The conference ended with a 42-page document, entitled Lambeth Indaba, Capturing Conversations and Reflections which they called a “narrative” that seeks to “describe our lived experiences and the open and honest discussions we have had together.”
In it, aside from addressing issues around human sexuality and unity, the bishops expressed their views on ecumenism, human and social justice, the environment, relations with other world religions, strengthening Anglican identity, and issued statements of solidarity to people around the world who are in situations of conflict.
Archbishop Fred Hiltz, primate of the Anglican Church of Canada, said that the conference had, as a whole, been “consistent” with the theme of equipping bishops as leaders in mission. “The mission of the church in the world was a really major focus, particularly in the first half of the conference,” he said in an interview with the Anglican Journal. “We talked about everything from evangelism to our work with other churches to things like the Millennium Development Goals.” On the environment, the bishops noted that the stories that they have shared with one another “give a picture of a global crisis.” They noted that environment is “the top priority for some provinces and must be a high priority for all of us.” In developing countries and among indigenous peoples, notably the Arctic, “safeguarding creation is a day to day activity, not an intellectual exercise.”
[pullquote]Bishops of the Anglican Communion “should take a leading role by example, modeling a simpler lifestyle, using a carbon offset for meeting travel, or traveling less,” the Reflections document said.

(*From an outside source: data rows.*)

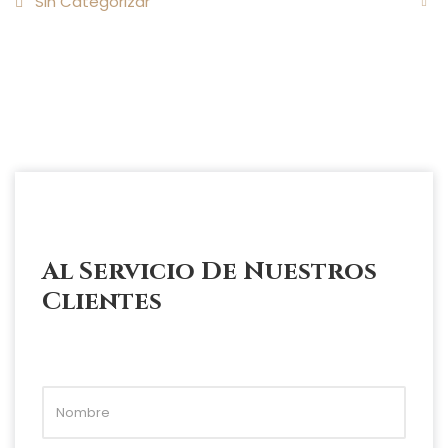
Sin Categorizar
Al Servicio De Nuestros
Clientes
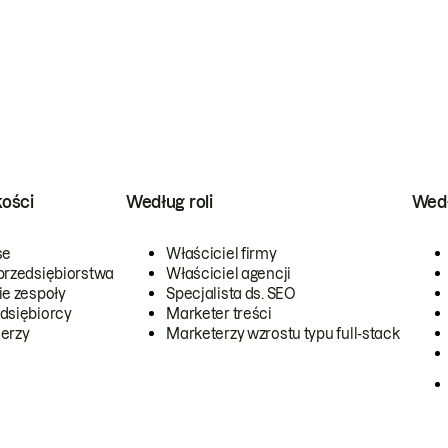
kości
Według roli
Wedł
se
Właściciel firmy
przedsiębiorstwa
Właściciel agencji
ie zespoły
Specjalista ds. SEO
dsiębiorcy
Marketer treści
erzy
Marketerzy wzrostu typu full-stack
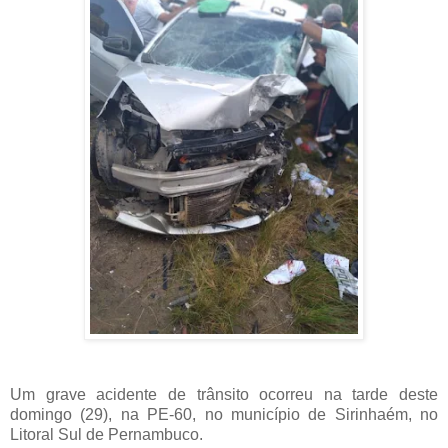
U
m grave acidente de trânsito ocorreu na tarde deste
domingo (29), na PE-60, no município de Sirinhaém, no
Litoral Sul de Pernambuco.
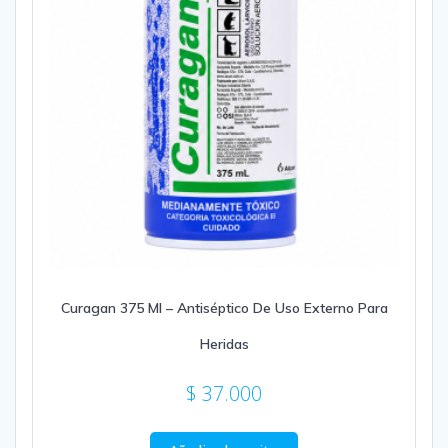
Curagan 375 Ml – Antiséptico De Uso Externo Para
Heridas
$
37.000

Addressing human and social justice issues, the bishops said that “the violence meted out to women and children within the body of Christ is violence done to the body of Christ.” They reiterated their commitment to push governments to meet their commitment to the UN Millennium Development Goals, including halving poverty by 2015.
On ecumenism, the bishops reaffirmed the Communion’s commitment to “the full visible unity of the church,” and noted that this “strong desire” received “physical expression” at this conference.

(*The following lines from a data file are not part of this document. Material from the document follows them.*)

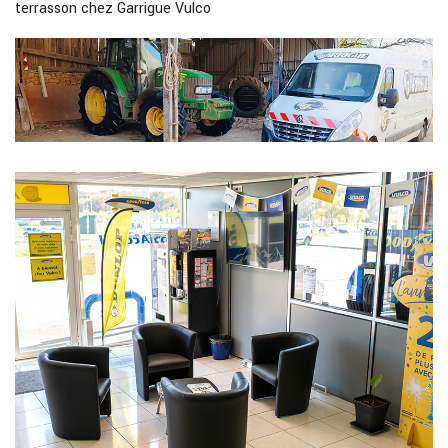
terrasson chez Garrigue Vulco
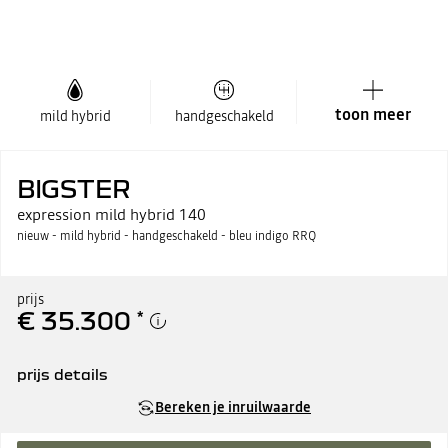
toon meer
mild hybrid
handgeschakeld
BIGSTER
expression mild hybrid 140
nieuw - mild hybrid - handgeschakeld - bleu indigo RRQ
prijs
€ 35.300
*
prijs details
adviesprijs incl. btw / bpm
€ 35.300
Bereken je inruilwaarde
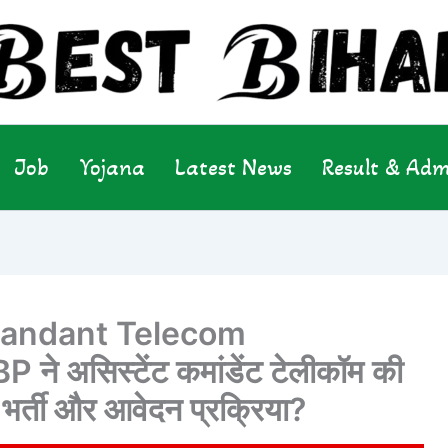
Job
Yojana
Latest News
Result & Adm
andant Telecom
 असिस्टेंट कमांडेंट टेलीकॉम की
ी भर्ती और आवेदन प्रक्रिया?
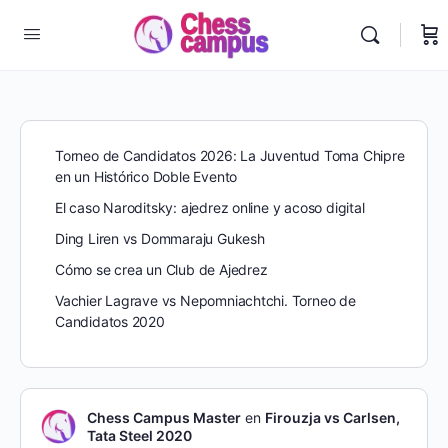
Torneo de Candidatos 2026: La Juventud Toma Chipre
en un Histórico Doble Evento
El caso Naroditsky: ajedrez online y acoso digital
Ding Liren vs Dommaraju Gukesh
Cómo se crea un Club de Ajedrez
Vachier Lagrave vs Nepomniachtchi. Torneo de
Candidatos 2020
Chess Campus Master
en
Firouzja vs Carlsen,
Tata Steel 2020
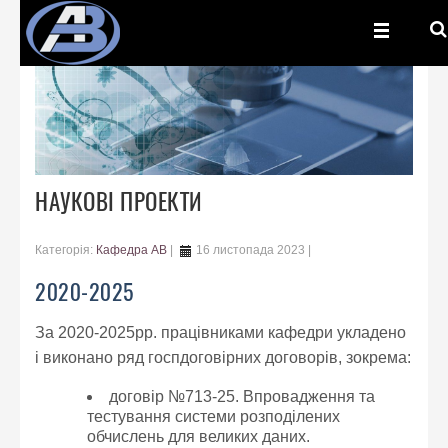
НАУКОВІ ПРОЕКТИ
Категорія:
Кафедра АВ
16 листопада 2023
2020-2025
За 2020-2025рр. працівниками кафедри укладено
і виконано ряд госпдоговірних договорів, зокрема:
договір №713-25. Впровадження та
тестування системи розподілених
обчислень для великих даних.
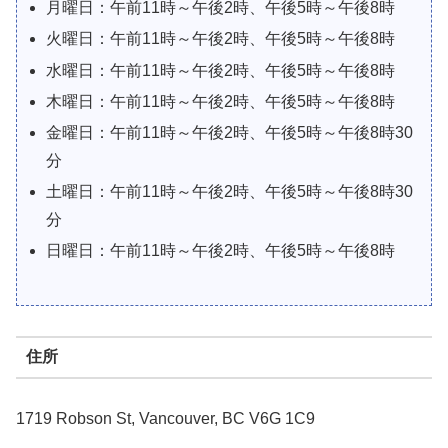
月曜日：午前11時～午後2時、午後5時～午後8時
火曜日：午前11時～午後2時、午後5時～午後8時
水曜日：午前11時～午後2時、午後5時～午後8時
木曜日：午前11時～午後2時、午後5時～午後8時
金曜日：午前11時～午後2時、午後5時～午後8時30
分
土曜日：午前11時～午後2時、午後5時～午後8時30
分
日曜日：午前11時～午後2時、午後5時～午後8時
住所
1719 Robson St, Vancouver, BC V6G 1C9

The statements of solidarity include:
- A call for Zimbabwean President Robert Mugabe “to stop harassing the bishops and the faithful of our church.”
- A “strong support” for bishops who are working in “extreme and trying conditions” in Africa, including those who address “dehumanizing conditions” in Sudan, xenophobic violence in South Africa and conflict in Zimbabwe.
- An expression of support for the reunification of the Korean peninsula for establishing permanent peace in North East Asia, and for Nippon Sei Ko Kai (The Anglican Communion in Japan), “which is leading a peace movement for protecting the Peace Constitution for settlement of peace in Northeast Asia.”
- Support for Australia’s indigenous peoples, both Aboriginal and Torres Strait Islanders. “We applaud the apology made by Prime Minister Kevin Rudd and acknowledge that the journey towards reconciliation has only just begun, particularly in relation to remote aboriginal communities in Australia.”